Saved data entries:
□ □ □

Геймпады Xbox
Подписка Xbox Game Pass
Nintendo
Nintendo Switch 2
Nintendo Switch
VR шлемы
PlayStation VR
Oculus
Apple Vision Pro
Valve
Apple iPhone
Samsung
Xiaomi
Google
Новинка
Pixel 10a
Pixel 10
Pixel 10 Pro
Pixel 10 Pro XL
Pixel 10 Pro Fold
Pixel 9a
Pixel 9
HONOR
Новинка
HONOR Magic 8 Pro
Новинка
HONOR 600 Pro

□ □ □

Every entry above needs to be copied exactly.

Геймпады Xbox
Подписка Xbox Game Pass
Nintendo
Nintendo Switch 2
Nintendo Switch
VR шлемы
PlayStation VR
Oculus
Apple Vision Pro
Valve
Apple iPhone
Samsung
Xiaomi
Google
Новинка
Pixel 10a
Pixel 10
Pixel 10 Pro
Pixel 10 Pro XL
Pixel 10 Pro Fold
Pixel 9a
Pixel 9
HONOR
Новинка
HONOR Magic 8 Pro
Новинка
HONOR 600 Pro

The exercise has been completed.